Dehidrasi Berbahaya Bagi Ibu Hamil. Gini Cara Ngatasinnya !

Dehidrasi Berbahaya Bagi Ibu Hamil. Gini Cara Ngatasinnya !
Daftar Isi Artikel

Dehidrasi pada wanita hamil dapat terjadi jika asupan cairan selama kehamilan tidak memenuhi kebutuhan ibu dan janin. Jika ini terjadi, ada beberapa risiko kesehatan yang berbahaya, baik bagi janin di dalam rahim maupun bagi wanita hamil.

Berikut ini adalah diskusi lengkap tentang dehidrasi pada wanita hamil, termasuk penyebab, risiko, dan cara untuk mencegahnya.

Penyebab dehidrasi

Menurut laporan American Pregnancy Association, pada tahap awal kehamilan, volume darah meningkat secara signifikan untuk memasok darah dan nutrisi ke janin dan plasenta. Cairan ketuban awalnya terbentuk dari cairan yang diambil oleh ibu. Gejala morning sickness, seperti muntah, bisa membuat Anda lebih rentan mengalami dehidrasi.

Meskipun selama kehamilan, tubuh Anda bergantung pada air untuk melakukan berbagai fungsi tubuh, jika Anda tidak mendapatkan cukup cairan, ini dapat memiliki efek negatif pada pertumbuhan bayi Anda.

Bahaya dehidrasi selama kehamilan adalah berhati-hati

1. Tubuh menjadi terlalu panas

Panas tubuh akan mudah meningkat selama kehamilan, karena tubuh Anda tidak bisa membuang panas dengan mudah.
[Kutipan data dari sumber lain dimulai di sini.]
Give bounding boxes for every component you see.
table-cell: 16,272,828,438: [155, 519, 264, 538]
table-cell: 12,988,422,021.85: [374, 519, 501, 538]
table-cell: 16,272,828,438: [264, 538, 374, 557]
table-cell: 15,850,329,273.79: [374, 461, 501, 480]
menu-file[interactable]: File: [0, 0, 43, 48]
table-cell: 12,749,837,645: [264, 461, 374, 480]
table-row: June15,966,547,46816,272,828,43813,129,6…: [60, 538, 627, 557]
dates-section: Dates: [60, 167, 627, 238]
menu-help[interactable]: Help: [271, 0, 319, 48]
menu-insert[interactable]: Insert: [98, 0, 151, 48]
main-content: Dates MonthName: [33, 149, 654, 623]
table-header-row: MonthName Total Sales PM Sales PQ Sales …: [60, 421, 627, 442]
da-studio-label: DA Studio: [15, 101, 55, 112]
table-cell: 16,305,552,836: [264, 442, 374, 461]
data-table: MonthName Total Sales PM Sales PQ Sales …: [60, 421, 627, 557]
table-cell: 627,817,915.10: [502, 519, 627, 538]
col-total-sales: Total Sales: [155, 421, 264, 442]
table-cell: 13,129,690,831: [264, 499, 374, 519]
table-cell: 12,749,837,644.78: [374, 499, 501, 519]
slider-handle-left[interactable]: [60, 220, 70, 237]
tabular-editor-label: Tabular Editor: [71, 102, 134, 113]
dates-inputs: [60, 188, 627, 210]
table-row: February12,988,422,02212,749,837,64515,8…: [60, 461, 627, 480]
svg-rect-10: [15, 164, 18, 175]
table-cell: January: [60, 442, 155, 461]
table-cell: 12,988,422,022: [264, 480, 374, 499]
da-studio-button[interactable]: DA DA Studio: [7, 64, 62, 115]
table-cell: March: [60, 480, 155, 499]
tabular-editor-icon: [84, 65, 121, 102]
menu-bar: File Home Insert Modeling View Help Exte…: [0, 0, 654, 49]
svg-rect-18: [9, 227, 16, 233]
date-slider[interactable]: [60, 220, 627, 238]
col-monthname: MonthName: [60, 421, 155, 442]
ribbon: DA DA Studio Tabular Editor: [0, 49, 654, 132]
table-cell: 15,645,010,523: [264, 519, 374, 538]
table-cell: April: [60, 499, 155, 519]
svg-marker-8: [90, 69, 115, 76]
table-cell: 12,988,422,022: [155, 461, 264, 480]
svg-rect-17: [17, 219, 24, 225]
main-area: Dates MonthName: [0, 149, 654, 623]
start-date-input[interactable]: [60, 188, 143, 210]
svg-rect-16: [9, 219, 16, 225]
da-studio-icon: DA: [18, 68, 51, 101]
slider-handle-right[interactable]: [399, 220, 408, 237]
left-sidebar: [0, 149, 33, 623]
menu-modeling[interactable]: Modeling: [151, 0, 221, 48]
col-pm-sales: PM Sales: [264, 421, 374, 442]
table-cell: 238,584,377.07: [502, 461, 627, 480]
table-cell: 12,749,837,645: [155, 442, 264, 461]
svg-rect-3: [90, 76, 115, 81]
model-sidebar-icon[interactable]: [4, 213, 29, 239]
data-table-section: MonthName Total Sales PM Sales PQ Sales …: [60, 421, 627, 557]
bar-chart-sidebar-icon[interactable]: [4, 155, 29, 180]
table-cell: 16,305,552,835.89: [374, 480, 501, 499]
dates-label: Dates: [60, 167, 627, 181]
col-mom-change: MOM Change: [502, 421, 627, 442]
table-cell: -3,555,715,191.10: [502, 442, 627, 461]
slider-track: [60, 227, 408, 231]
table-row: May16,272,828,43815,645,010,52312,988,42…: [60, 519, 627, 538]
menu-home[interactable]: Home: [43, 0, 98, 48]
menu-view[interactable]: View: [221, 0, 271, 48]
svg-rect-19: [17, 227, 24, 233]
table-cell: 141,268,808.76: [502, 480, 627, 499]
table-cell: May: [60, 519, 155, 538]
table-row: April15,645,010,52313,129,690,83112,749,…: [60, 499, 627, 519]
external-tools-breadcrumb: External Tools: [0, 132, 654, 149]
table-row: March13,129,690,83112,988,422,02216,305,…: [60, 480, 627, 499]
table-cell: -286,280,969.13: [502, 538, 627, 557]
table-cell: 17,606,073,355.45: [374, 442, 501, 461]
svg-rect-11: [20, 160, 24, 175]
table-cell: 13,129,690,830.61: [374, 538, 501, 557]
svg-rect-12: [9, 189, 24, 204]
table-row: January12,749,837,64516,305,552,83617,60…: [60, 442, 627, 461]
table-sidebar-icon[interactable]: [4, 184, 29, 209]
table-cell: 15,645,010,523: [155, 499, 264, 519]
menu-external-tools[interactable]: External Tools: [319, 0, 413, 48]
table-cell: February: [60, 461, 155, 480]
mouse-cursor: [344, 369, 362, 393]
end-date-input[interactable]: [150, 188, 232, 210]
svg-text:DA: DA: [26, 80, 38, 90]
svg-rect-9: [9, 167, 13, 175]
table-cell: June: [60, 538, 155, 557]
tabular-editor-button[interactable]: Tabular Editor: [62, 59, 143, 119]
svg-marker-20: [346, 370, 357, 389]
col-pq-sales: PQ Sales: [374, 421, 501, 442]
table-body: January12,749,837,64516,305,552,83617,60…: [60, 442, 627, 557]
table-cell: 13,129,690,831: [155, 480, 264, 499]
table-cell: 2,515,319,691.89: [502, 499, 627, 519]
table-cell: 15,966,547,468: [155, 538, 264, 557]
Dalam upaya untuk mengimbangi ini, tubuh wanita hamil akan lebih sering berkeringat.

Jika wanita hamil mengkonsumsi lebih sedikit cairan dalam fase ini, mereka akan sangat rentan terhadap dehidrasi dan panas tubuh yang berlebihan.

Ketika tubuh wanita hamil mengalami panas berlebih, janin juga bisa mengalami panas berlebih. Jika kondisi ini terjadi di awal kehamilan, risiko menyebabkan cacat tabung saraf pada bayi.

2. Sedikit cairan ketuban.

Meskipun ada beberapa faktor yang menyebabkan volume cairan ketuban rendah, dehidrasi bisa menjadi penyebab umum dari cairan ketuban yang rendah.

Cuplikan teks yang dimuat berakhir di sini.